[llvm] [Offload] Don't create events for empty queues (PR #152304)
via llvm-commits
llvm-commits at lists.llvm.org
Wed Aug 6 06:03:14 PDT 2025
llvmbot wrote:
<!--LLVM PR SUMMARY COMMENT-->
@llvm/pr-subscribers-backend-amdgpu
Author: Ross Brunton (RossBrunton)
<details>
<summary>Changes</summary>
Add a device function to check if a device queue is empty. If liboffload
tries to create an event for an empty queue, we create an "empty" event
that is already complete.
This allows `olCreateEvent`, `olSyncEvent` and `olWaitEvent` to run
quickly for empty queues.
---
Full diff: https://github.com/llvm/llvm-project/pull/152304.diff
6 Files Affected:
- (modified) offload/liboffload/src/OffloadImpl.cpp (+20-4)

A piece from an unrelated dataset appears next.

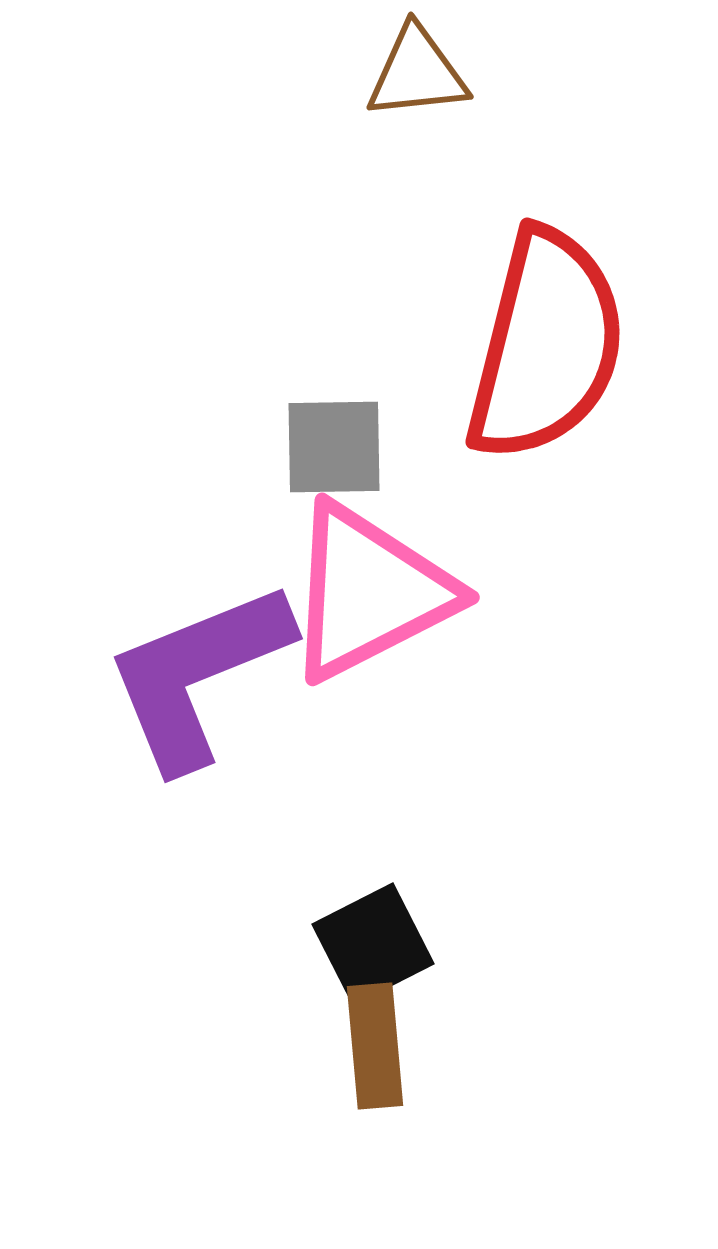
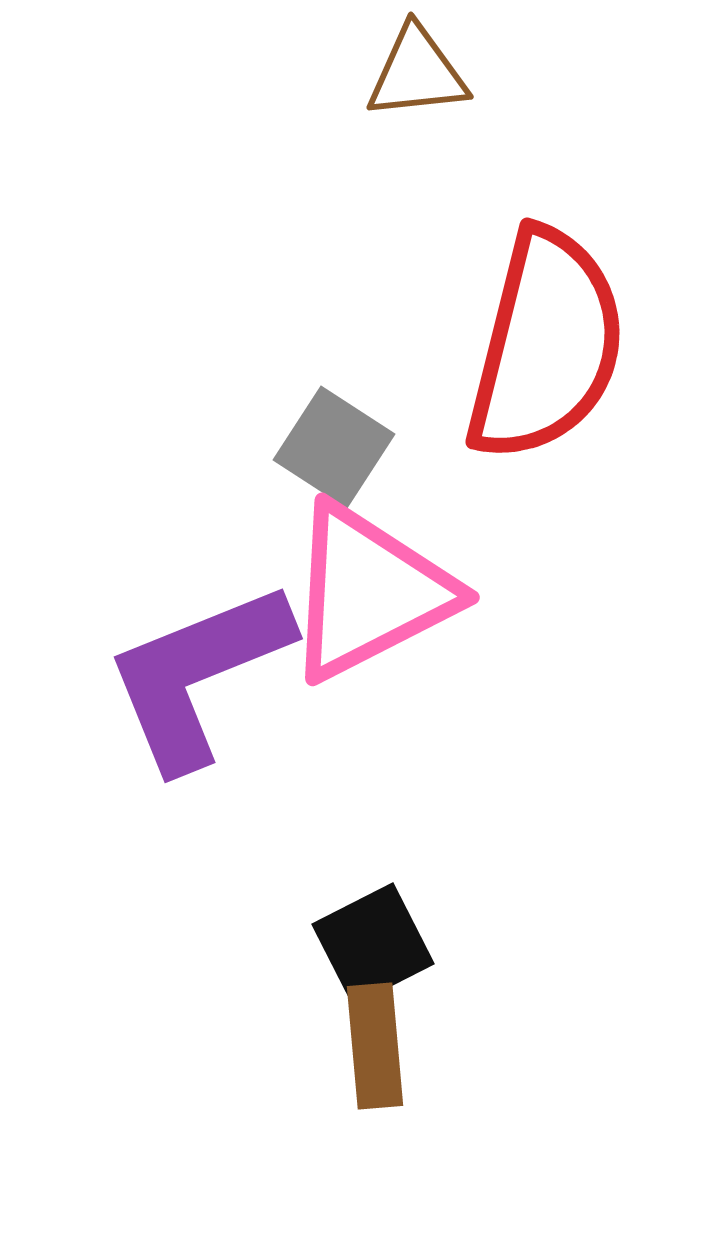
gray square: rotated 34 degrees clockwise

- (modified) offload/plugins-nextgen/amdgpu/src/rtl.cpp (+11)
- (modified) offload/plugins-nextgen/common/include/PluginInterface.h (+8)
- (modified) offload/plugins-nextgen/common/src/PluginInterface.cpp (+15)
- (modified) offload/plugins-nextgen/cuda/src/rtl.cpp (+5)
- (modified) offload/plugins-nextgen/host/src/rtl.cpp (+3)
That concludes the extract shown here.